### What you are asked to do
From the line that holds "ド構造がさらに進化。重厚なメタルパーツが噛み合った、力強く精緻な外" down to the last line of the listing below, reproduce each line exactly and nothing more, omitting pictures.

### Data shown
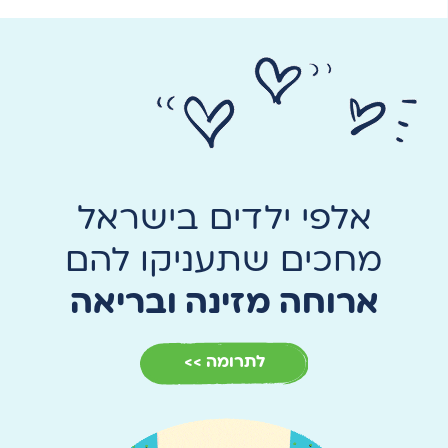
אלפי ילדים בישראל
מחכים שתעניקו להם
ארוחה מזינה ובריאה
לתרומה >>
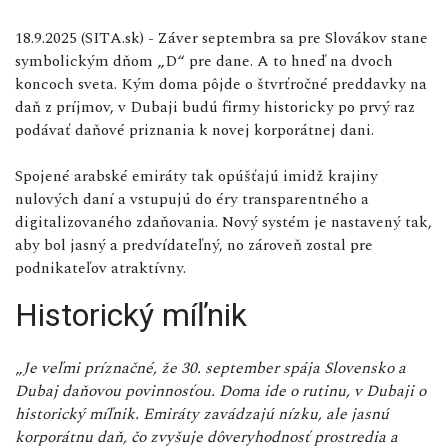
18.9.2025 (SITA.sk) - Záver septembra sa pre Slovákov stane
symbolickým dňom „D“ pre dane. A to hneď na dvoch
koncoch sveta. Kým doma pôjde o štvrťročné preddavky na
daň z príjmov, v Dubaji budú firmy historicky po prvý raz
podávať daňové priznania k novej korporátnej dani.
Spojené arabské emiráty tak opúšťajú imidž krajiny
nulových daní a vstupujú do éry transparentného a
digitalizovaného zdaňovania. Nový systém je nastavený tak,
aby bol jasný a predvídateľný, no zároveň zostal pre
podnikateľov atraktívny.
Historický míľnik
„
Je veľmi príznačné, že 30. september spája Slovensko a
Dubaj daňovou povinnosťou. Doma ide o rutinu, v Dubaji o
historický míľnik. Emiráty zavádzajú nízku, ale jasnú
korporátnu daň, čo zvyšuje dôveryhodnosť prostredia a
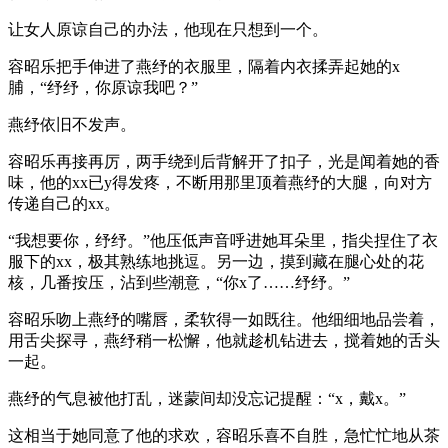
让女人原谅自己的办法，他现在只想到一个。
容昭乐把手伸进了燕纾的衣服里，隔着内衣揉弄起她的x
脯，“纾纾，你原谅我吧？”
燕纾依旧不发声。
容昭乐再接再厉，两手绕到后背解开了扣子，光是闻着她的香
味，他的xx已y得发疼，不断用那里顶着燕纾的大腿，向对方
传递自己的xx。
“我想要你，纾纾。”他压低声音呼进她耳朵里，指尖捏住了衣
服下的xx，极其熟练地挑逗。另一边，摸到藏在腿心处的花
核，几番按压，沾到些潮意，“你x了……纾纾。”
容昭乐吻上燕纾的嘴唇，柔软得一如既往。他细细地品尝着，
用舌尖探寻，燕纾稍一松懈，他就趁机钻进去，搅着她的舌头
一起。
燕纾的气息被他打乱，迷蒙间却没忘记提醒：“x，戴x。”
这相当于她同意了他的求欢，容昭乐喜不自胜，急忙忙地从茶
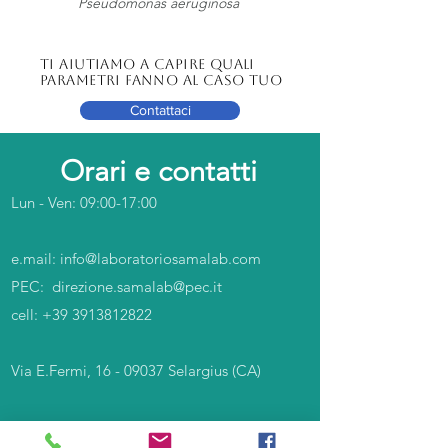
Pseudomonas aeruginosa
Ti aiutiamo a capire quali
parametri fanno al caso tuo
Contattaci
Orari e contatti
Lun - Ven: 09:00-17:00
e.mail:
info@laboratoriosamalab.com
PEC:​ ​
direzione.samalab@pec.it
cell:
+39 3913812822
Via E.Fermi,
16 - 09037
Selargius (CA)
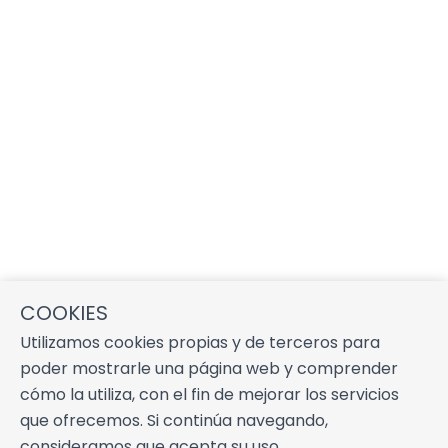
COOKIES
Utilizamos cookies propias y de terceros para
poder mostrarle una página web y comprender
cómo la utiliza, con el fin de mejorar los servicios
que ofrecemos. Si continúa navegando,
consideramos que acepta su uso.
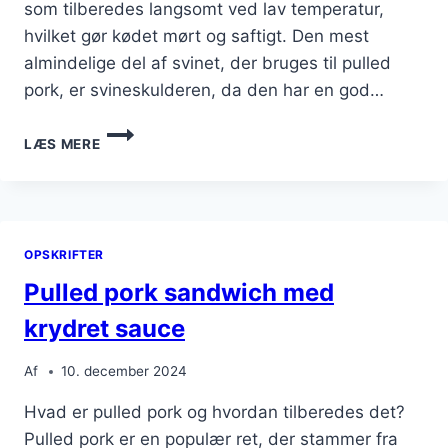
som tilberedes langsomt ved lav temperatur,
hvilket gør kødet mørt og saftigt. Den mest
almindelige del af svinet, der bruges til pulled
pork, er svineskulderen, da den har en god…
PULLED
LÆS MERE
PORK
MED
COLESLAW
OG
BBQ-
OPSKRIFTER
SAUCE
Pulled pork sandwich med
krydret sauce
Af
10. december 2024
Hvad er pulled pork og hvordan tilberedes det?
Pulled pork er en populær ret, der stammer fra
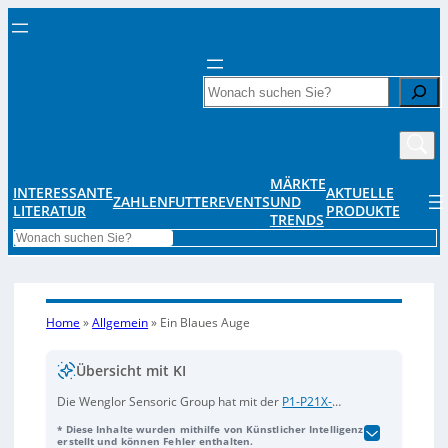
Search
MÄRKTE
INTERESSANTE
AKTUELLE
ZAHLENFUTTER
EVENTS
UND
LITERATUR
PRODUKTE
TRENDS
Search
Home
»
Allgemein
»
Ein Blaues Auge
Übersicht mit KI
Die Wenglor Sensoric Group hat mit der
P1-P21X-
Serie
den ersten Time-of-Flight (TOF)-Sensor mit
* Diese Inhalte wurden mithilfe von Künstlicher Intelligenz
blauem Laserlicht entwickelt, der Distanzen präzise
erstellt und können Fehler enthalten.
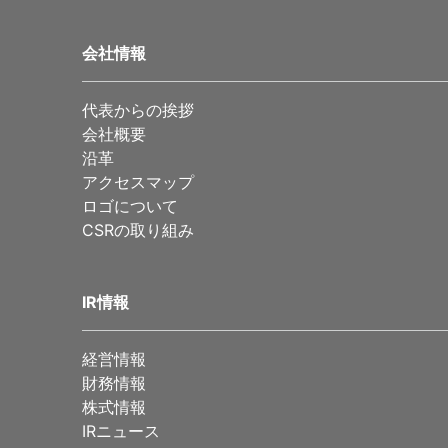
会社情報
代表からの挨拶
会社概要
沿革
アクセスマップ
ロゴについて
CSRの取り組み
IR情報
経営情報
財務情報
株式情報
IRニュース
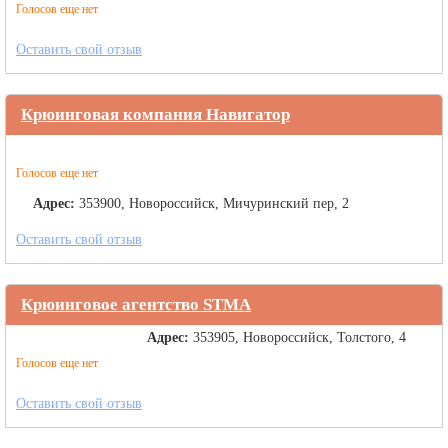
Голосов еще нет
Оставить свой отзыв
Крюинговая компания Навигатор
Голосов еще нет
Адрес:
353900, Новороссийск, Мичуринский пер, 2
Оставить свой отзыв
Крюинговое агентство STMA
Адрес:
353905, Новороссийск, Толстого, 4
Голосов еще нет
Оставить свой отзыв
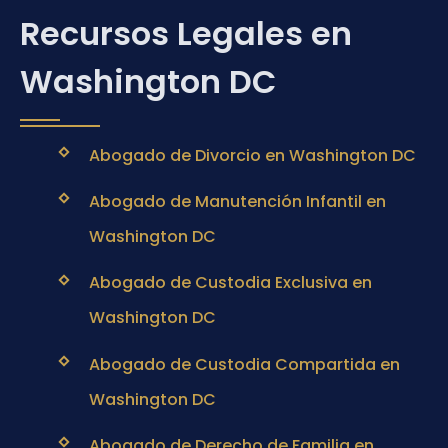
Recursos Legales en
Washington DC
Abogado de Divorcio en Washington DC
Abogado de Manutención Infantil en
Washington DC
Abogado de Custodia Exclusiva en
Washington DC
Abogado de Custodia Compartida en
Washington DC
Abogado de Derecho de Familia en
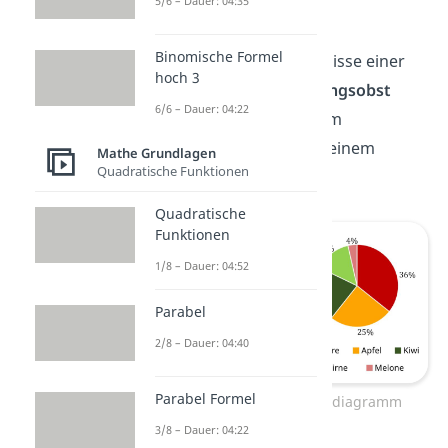
5/6 – Dauer: 04:35
Diagramme
.
Binomische Formel
Hier siehst du die Ergebnisse einer
hoch 3
Umfrage über das
Lieblingsobst
6/6 – Dauer: 04:22
einer Schulklasse in einem
Säulendiagramm und in einem
Mathe Grundlagen
Quadratische Funktionen
Kreisdiagramm:
Quadratische
Funktionen
1/8 – Dauer: 04:52
Parabel
2/8 – Dauer: 04:40
Parabel Formel
Säulendiagramm – Kreisdiagramm
3/8 – Dauer: 04:22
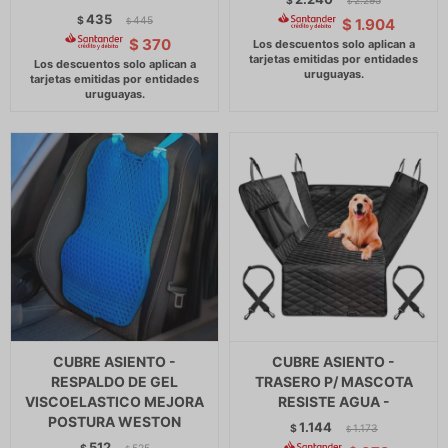
$
2.295
$
435
$
445
$
1.904
$
$
370
CUBRE ASIENTO -
CUBRE ASIENTO -
RESPALDO DE GEL
TRASERO P/ MASCOTA
VISCOELASTICO MEJORA
RESISTE AGUA -
POSTURA WESTON
1.144
$
1.173
$
512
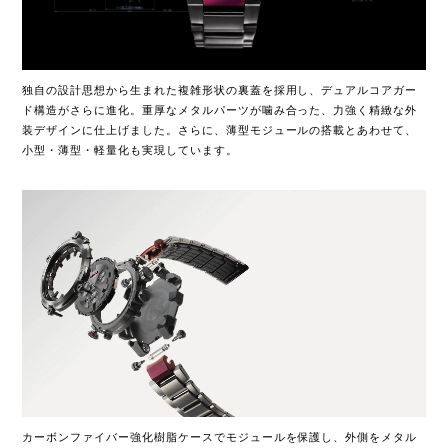
独自の設計思想から生まれた複雑形状の裏蓋を採用し、デュアルコアガー
ド構造がさらに進化。重厚なメタルパーツが噛み合った、力強く精緻な外
装デザインに仕上げました。さらに、薄型モジュールの搭載とあわせて、
小型・薄型・軽量化も実現しています。
カーボンファイバー強化樹脂ケースでモジュールを保護し、外側をメタル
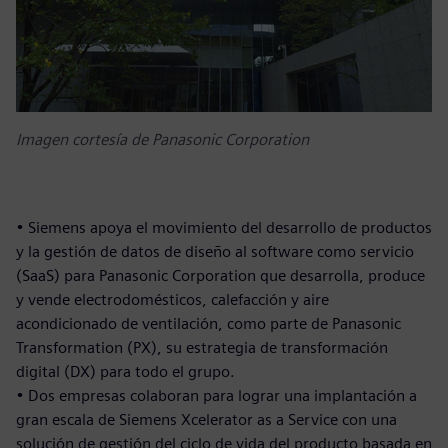
Imagen cortesía de Panasonic Corporation
• Siemens apoya el movimiento del desarrollo de productos
y la gestión de datos de diseño al software como servicio
(SaaS) para Panasonic Corporation que desarrolla, produce
y vende electrodomésticos, calefacción y aire
acondicionado de ventilación, como parte de Panasonic
Transformation (PX), su estrategia de transformación
digital (DX) para todo el grupo.
• Dos empresas colaboran para lograr una implantación a
gran escala de Siemens Xcelerator as a Service con una
solución de gestión del ciclo de vida del producto basada en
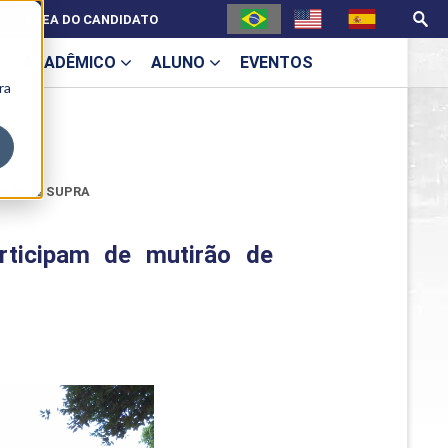
ÁREA DO CANDIDATO
ACADÊMICO
ALUNO
EVENTOS
ra
U
tração da SUPRA
rticipam de mutirão de
ecne
ES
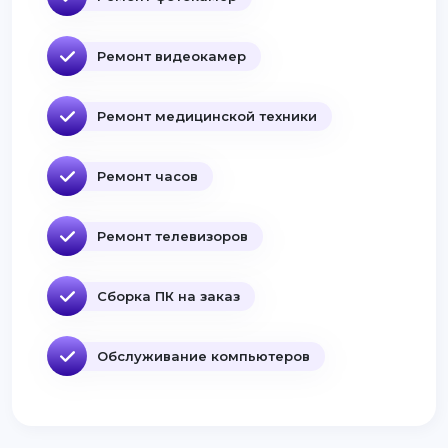
Ремонт видеокамер
Ремонт медицинской техники
Ремонт часов
Ремонт телевизоров
Сборка ПК на заказ
Обслуживание компьютеров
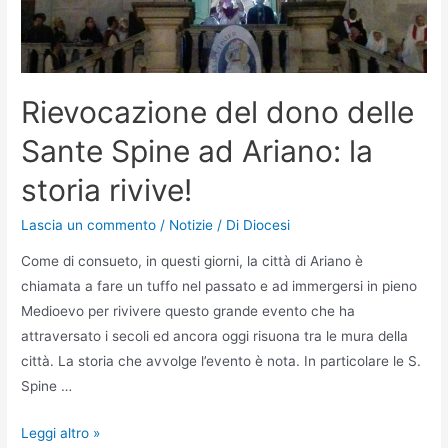
Rievocazione del dono delle
Sante Spine ad Ariano: la
storia rivive!
Lascia un commento
/
Notizie
/ Di
Diocesi
Come di consueto, in questi giorni, la città di Ariano è
chiamata a fare un tuffo nel passato e ad immergersi in pieno
Medioevo per rivivere questo grande evento che ha
attraversato i secoli ed ancora oggi risuona tra le mura della
città. La storia che avvolge l’evento è nota. In particolare le S.
Spine …
Leggi altro »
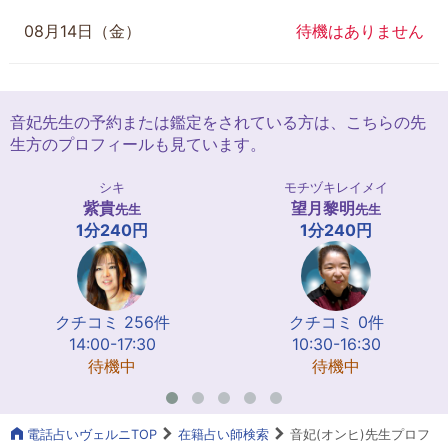
08月14日（金）
待機はありません
音妃先生の予約または鑑定をされている方は、こちらの先
生方のプロフィールも見ています。
シキ
モチヅキレイメイ
紫貴
望月黎明
先生
先生
1分240円
1分240円
クチコミ 256件
クチコミ 0件
14:00-17:30
10:30-16:30
待機中
待機中
電話占いヴェルニTOP
在籍占い師検索
音妃(オンヒ)先生プロフ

### Written response
ド構造がさらに進化。重厚なメタルパーツが噛み合った、力強く精緻な外
装デザインに仕上げました。さらに、薄型モジュールの搭載とあわせて、
小型・薄型・軽量化も実現しています。
カーボンファイバー強化樹脂ケースでモジュールを保護し、外側をメタル
Imagen cortesía de Panasonic Corporation
• Siemens apoya el movimiento del desarrollo de productos
y la gestión de datos de diseño al software como servicio
(SaaS) para Panasonic Corporation que desarrolla, produce
y vende electrodomésticos, calefacción y aire
acondicionado de ventilación, como parte de Panasonic
Transformation (PX), su estrategia de transformación
digital (DX) para todo el grupo.
• Dos empresas colaboran para lograr una implantación a
gran escala de Siemens Xcelerator as a Service con una
solución de gestión del ciclo de vida del producto basada en
ÁREA DO CANDIDATO
ACADÊMICO
ALUNO
EVENTOS
ra
U
tração da SUPRA
rticipam de mutirão de
ecne
ES
Ремонт видеокамер
Ремонт медицинской техники
Ремонт часов
Ремонт телевизоров
Сборка ПК на заказ
Обслуживание компьютеров
Rievocazione del dono delle
Sante Spine ad Ariano: la
storia rivive!
Lascia un commento
/
Notizie
/ Di
Diocesi
Come di consueto, in questi giorni, la città di Ariano è
chiamata a fare un tuffo nel passato e ad immergersi in pieno
Medioevo per rivivere questo grande evento che ha
attraversato i secoli ed ancora oggi risuona tra le mura della
città. La storia che avvolge l’evento è nota. In particolare le S.
Spine …
Leggi altro »
08月14日（金）
待機はありません
音妃先生の予約または鑑定をされている方は、こちらの先
生方のプロフィールも見ています。
シキ
モチヅキレイメイ
紫貴
望月黎明
先生
先生
1分240円
1分240円
クチコミ 256件
クチコミ 0件
14:00-17:30
10:30-16:30
待機中
待機中
電話占いヴェルニTOP
在籍占い師検索
音妃(オンヒ)先生プロフ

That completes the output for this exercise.